I'm part owner and roaster at a little coffee company in Wisconsin. Author of Typica, a popular free program used to capture and work with coffee roasting production records that's used at roasting companies all over the world. Volunteer on the Roasters Guild education committee. Available for paid coffee consulting, training, open source software development. Living with a cat who broke into my house and decided to stay. Likes: cute, travel, food. Dislikes: blinking lights.
Helped my mother with some Computering. I'm assuming there are settings I don't know about to tone down all the Apple trying to be helpful but really just getting in the way crap, but it makes me sad. They used to have taste. At least I was able to make it so she'll have an easier time with printing stuff now, but I probably need to spend more time on a current Mac to get more familiar with what settings need changing to make things easier for her. I'll also need that for upcoming sw releases.
Pushed some new updates out to the computer at the coffee roaster and while waiting on things there I took a little time to finish eliminating all the compiler warnings. One was a case of the compiler not having enough information to prove that the problem flagged could never happen, but I fixed it anyway so that future me can't break it. The rest were all about C++20 deprecating implicit this capture through =. I'd already cleaned up a bunch of those so I only had a few left to take care of.
Started playing the Dragon Quest 2D HD remakes. Thoughts so far: I am disappointed that the game gave me a ghost instead of a slime as the first enemy (also, why are the slimes now gendered?) and I'm tempted to start over at the highest difficulty since I seem to want to play this more cautiously than normal difficulty warrants (I'm too used to NES Dragon Warrior, I guess). I do like a lot of the quality of life improvements and I adore the orchestral music.
The vast majority of my toll use is going to/from the airport since I'm about the same distance to either Milwaukee or Chicago and it's usually cheaper to fly out of Chicago (I always check both or in cases where the client is buying the flight I advise them to check both and go with whichever is cheaper) so the money in that account lasts a long time.

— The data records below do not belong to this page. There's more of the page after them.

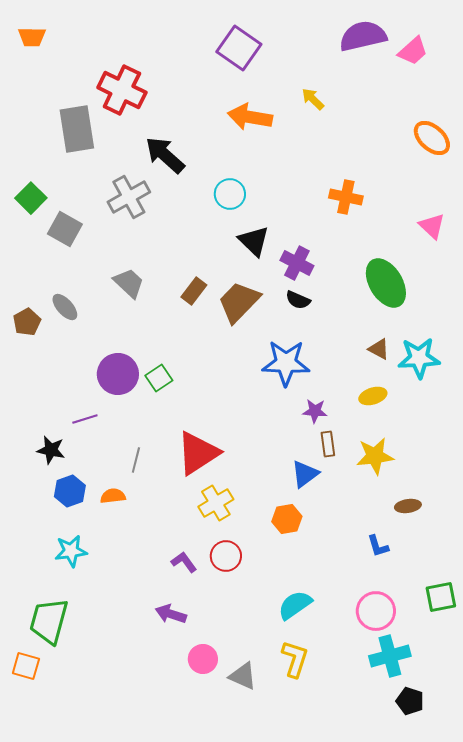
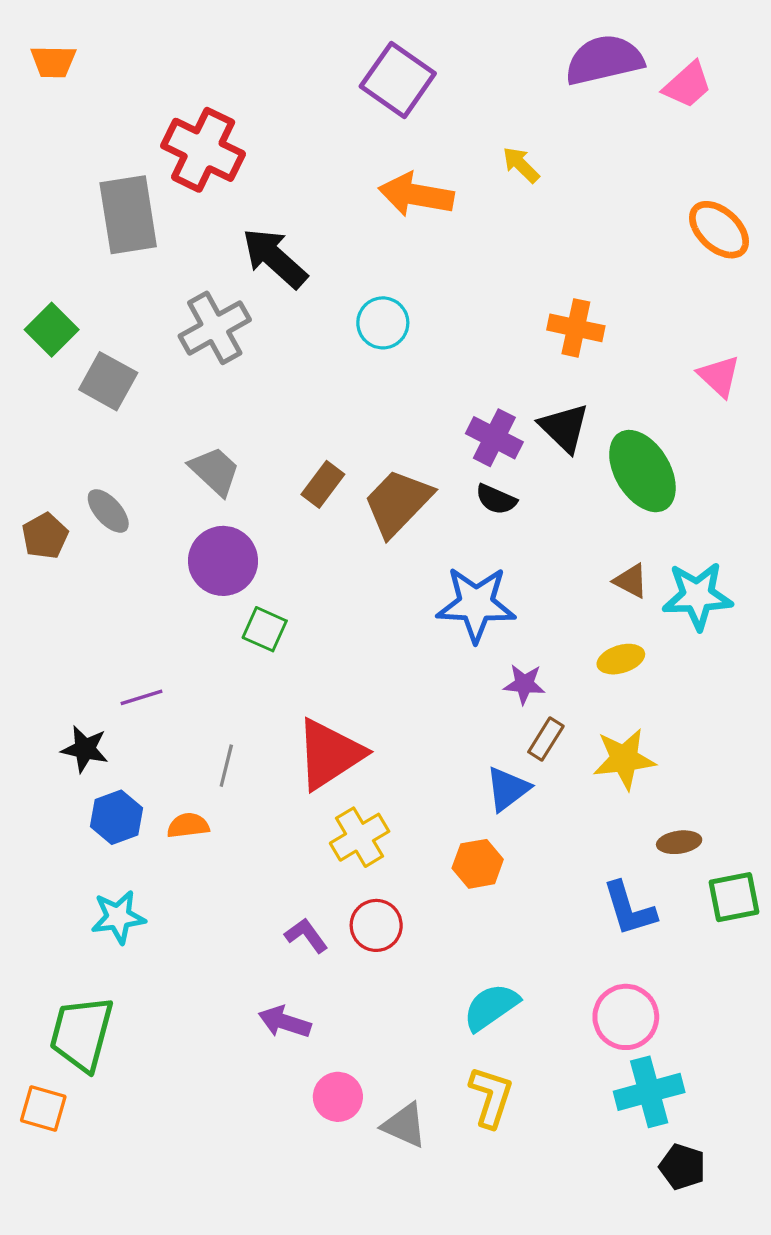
black triangle: (254, 241) -> (564, 428), moved
purple circle: (118, 374) -> (223, 561), moved
green square: (159, 378) -> (265, 629), turned -32
brown rectangle: (328, 444) -> (546, 739), turned 40
blue L-shape: (378, 546) -> (629, 909), size x1.5
green square: (441, 597) -> (734, 897), moved

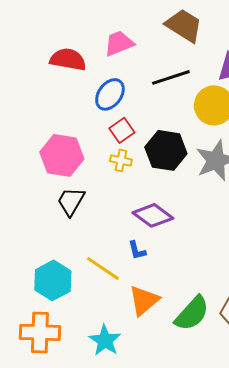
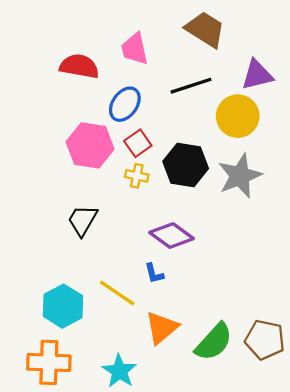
pink trapezoid: (119, 43) -> (135, 49), turned -80
pink hexagon: (62, 155) -> (90, 145), moved

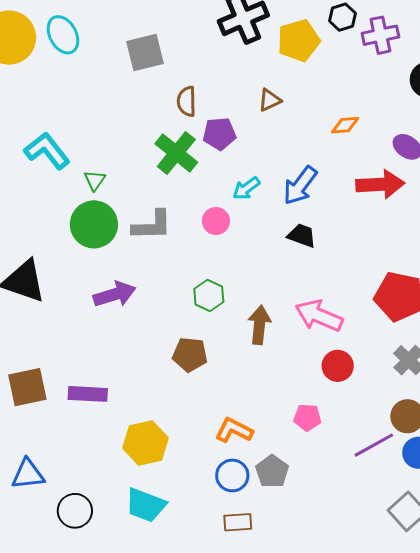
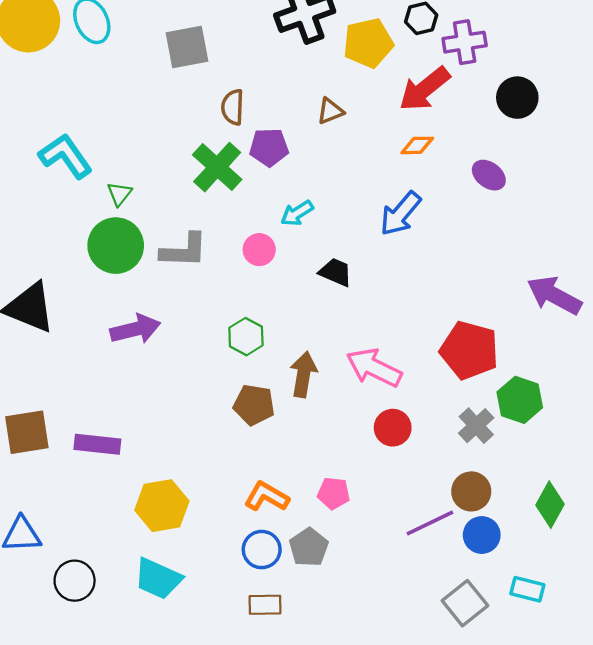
red arrow: (380, 184) -> (424, 89), moved, turned 141
blue arrow: (300, 186) -> (400, 214), moved
black trapezoid: (302, 236) -> (336, 272), moved
brown pentagon: (190, 355) -> (254, 405), moved
pink pentagon: (307, 417) -> (334, 493), moved

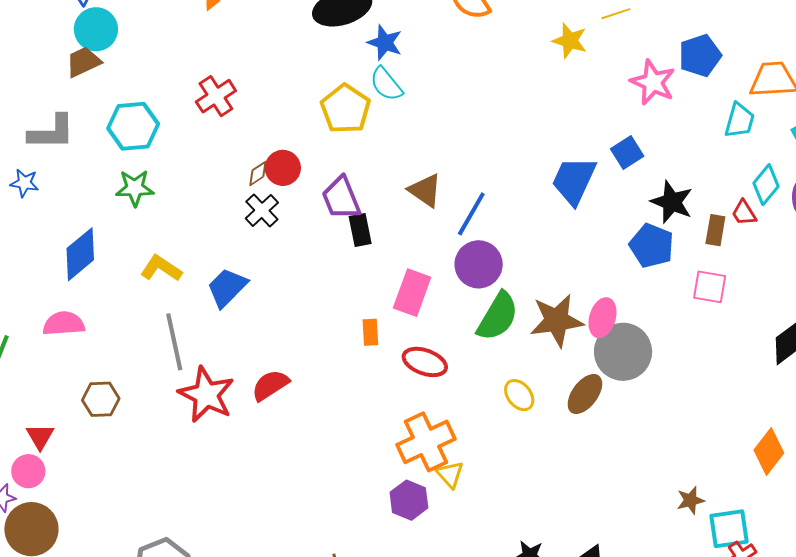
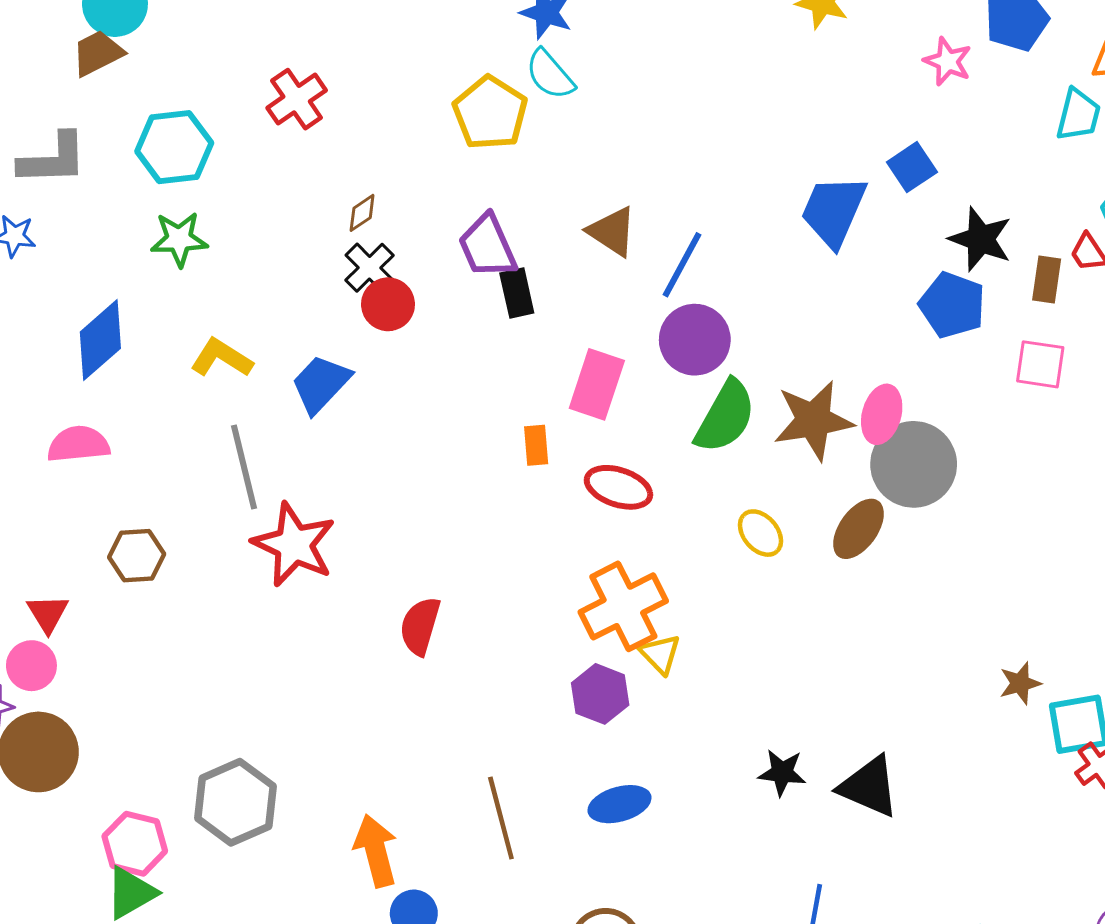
pink star: (653, 82) -> (948, 61), size x0.7
red circle: (283, 168) -> (388, 304), moved
red semicircle: (270, 385) -> (420, 626), moved, turned -39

There's some overlap with accessibility here. Some of my first users to respond enthusiastically were people who didn't need all the features, but loved that they could make what they did need huge enough for their aging eyes to make out easily.
While it wasn't an intentional design goal, the way Typica lays out roasting data is working very well in a training environment. I have the data on a nicely sized screen well positioned so I can hang back and give the trainee space to work while still being able to see exactly what's going on and call out advice as needed.
While starting with sample roasting does mean that messed up batches waste less coffee, those sample roasts should be getting used in service of high impact purchasing decisions, so mistakes can be a lot more costly unless you're just drilling on things you don't intend use (in which case 100% of the coffee is waste instead of being able to sell the successful batches).
The main problems with starting on sample roasting are down to differences in why you're roasting which impact you roasting needs to be approached and (to an increasingly lesser extent for new installations) substantially worse instrumentation on smaller machines. It means you end up with no experience dealing with 2nd crack at all and learn a lot less on earlier parts of the roast since you're really trying to do everything the same, often without the tools that make this easier.
New roaster training continues today. He's got decent instincts so it's mostly about gaining the experience with different roasting situations and how to approach them and that's happening through doing production roasts. I've never been a fan of the approach of starting new people on sample roasters.
New Papua New Guinea is now up for sale on the web site. It should be hitting the shelf locally later today or tomorrow (I need to change the label as the flavor profile is very different from the previous lot). My idea of roasting the coffee faster based on what I was tasting yesterday worked out very well so now I have an Ethiopian coffee that tastes more like a Brazilian coffee and a Papua New Guinea coffee that tastes more like an Ethiopian coffee.
The coffee is a natural from Papua New Guinea. Very fruity (blueberry) aroma, not so much in the flavor. I'm going to try roasting it faster to see if I can bring a bit more of that into the cup.
Today's programming has been a continuation of work on the interface for entering green coffee purchase data. This is completely redesigned compared with 1.x and uses a lot less screen space (meaning there's now lots of room for more features). The old UI was a common area of confusion so I'm hoping people find the new one easier to use successfully.
Author of Typica software for coffee roasters.